# The Geometry of Truth

We include here all code for replicating the figures and experiments of our paper *The Geometry of Truth: Emergent Linear Structure in Large Language Model Representations of True/False Datasets*.

## Using LLaMA
You should have your own LLaMA weights stored on the machine containing this repo. There are a few places where you'll need to manually replace the line of code
```
LLAMA_DIRECTORY = '/home/ubuntu/llama_hf
```
with where you store your weights. These places are in: `few_shot.py`, `generate_acts.py`, and `interventions.ipynb`. You'll also need to change the line
```
ROOT = '/home/ubuntu/statement_reps/'
```
in `few_shot.py` and `utils.py` to store the path to this directory (i.e. the pathname should be of the form ".../geometry_of_truth/").

## Generating activations
You'll need to generate the LLaMA activations for the datasets you'd like to work with.
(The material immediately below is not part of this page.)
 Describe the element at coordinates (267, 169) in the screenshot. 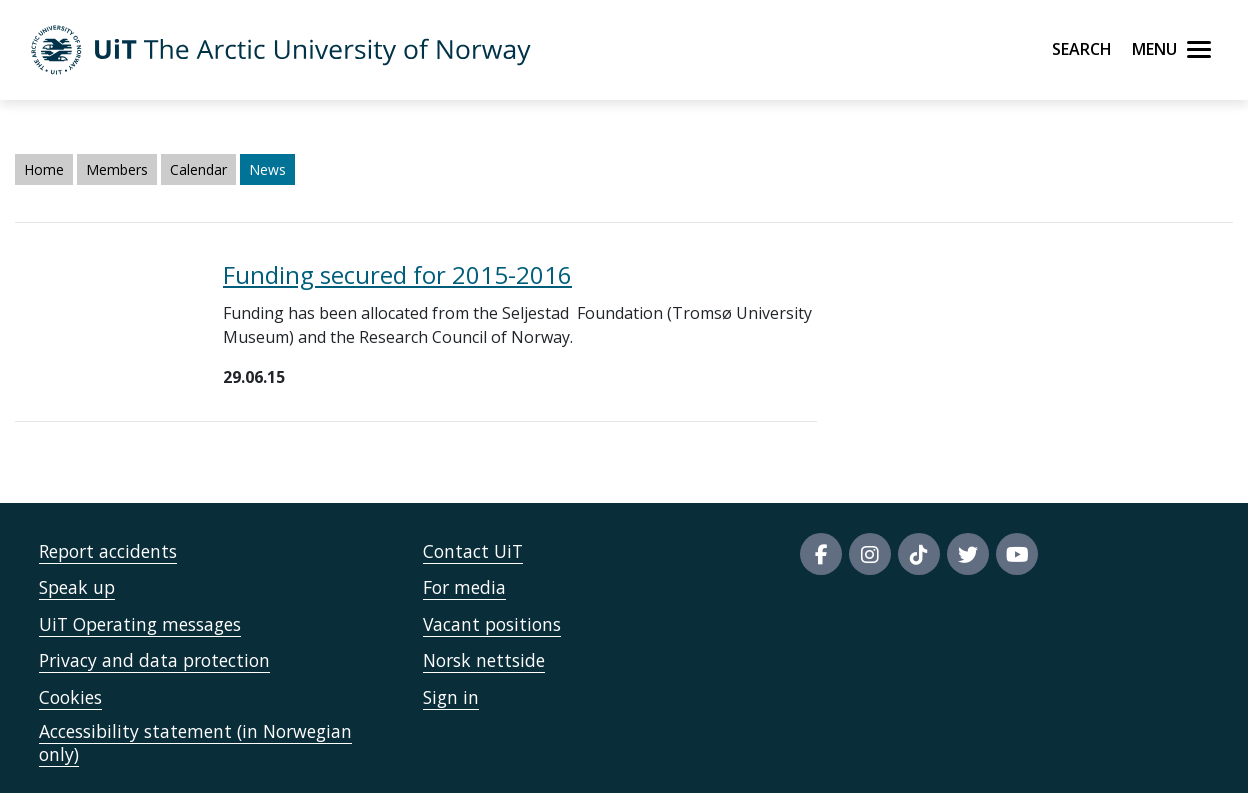

I see `News` at that location.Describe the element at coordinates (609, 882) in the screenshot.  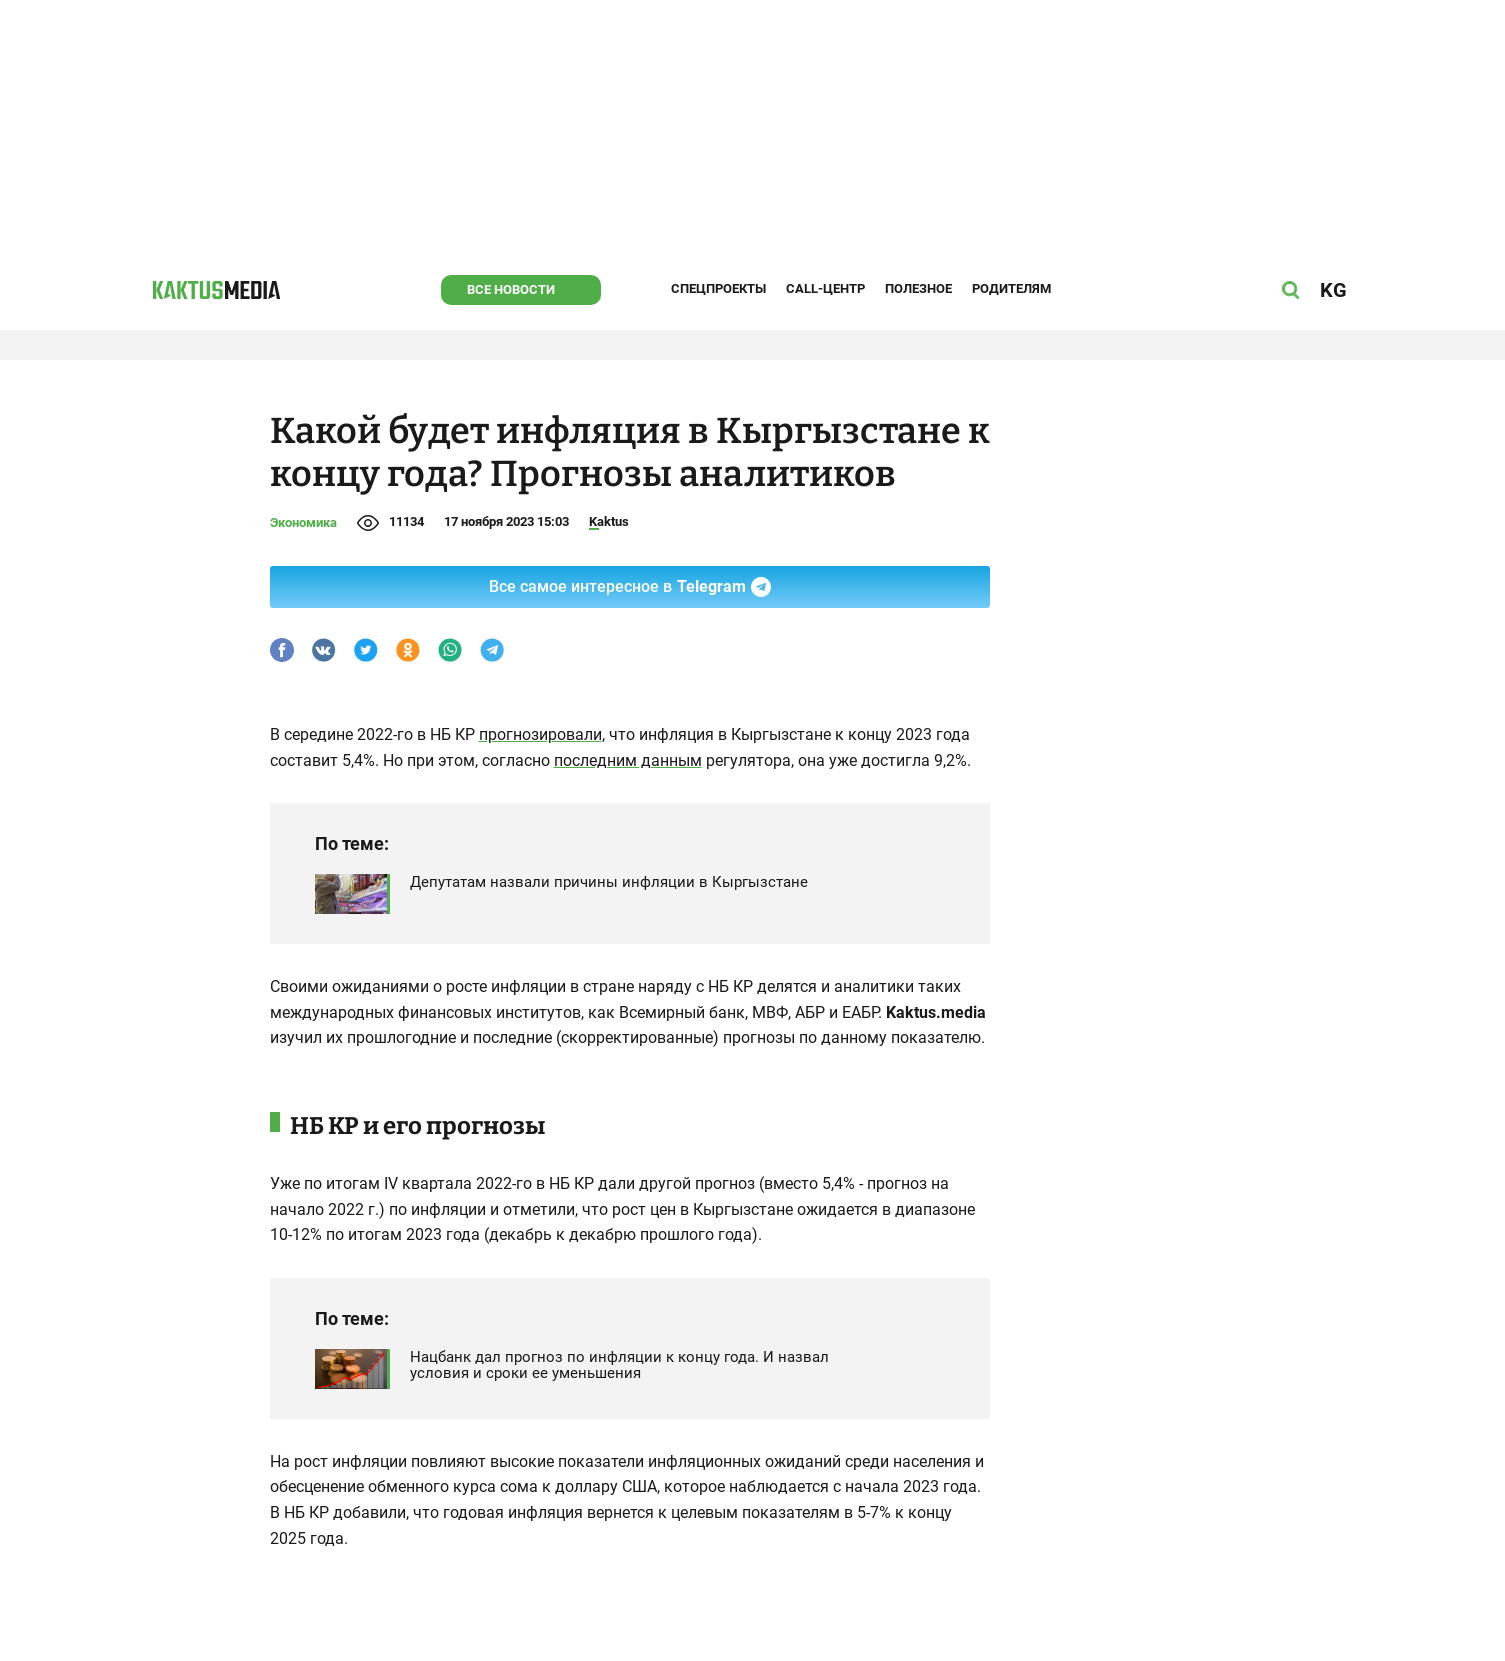
I see `Депутатам назвали причины инфляции в Кыргызстане` at that location.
You do this with a command like
```
python generate_acts.py --model 13B --layers 8 10 12 --datasets cities neg_cities --device cuda:0
```
These activations will be stored in the acts directory. If you want to save activations for all layers, simply use `--layers -1`.

## Files
This directory contains the following files:
* `dataexplorer.ipynb`: for generating visualizations of the datasets. Code for reproducing figures in the text is included.
* `few_shot.py`: for implementing the calibrated 5-shot baseline.
* `generalization.ipynb`: for training probes on one dataset and checking generalization to another. Includes code for reproducing the generalization matrix in the text.
* `interventions.ipynb`: for reproducing the causal intervention experiments from the text.
* `probes.py`: contains definitions of probe classes.
* `utils.py` and `visualization_utils.py`: utilities for managing datasets and producing visualizations.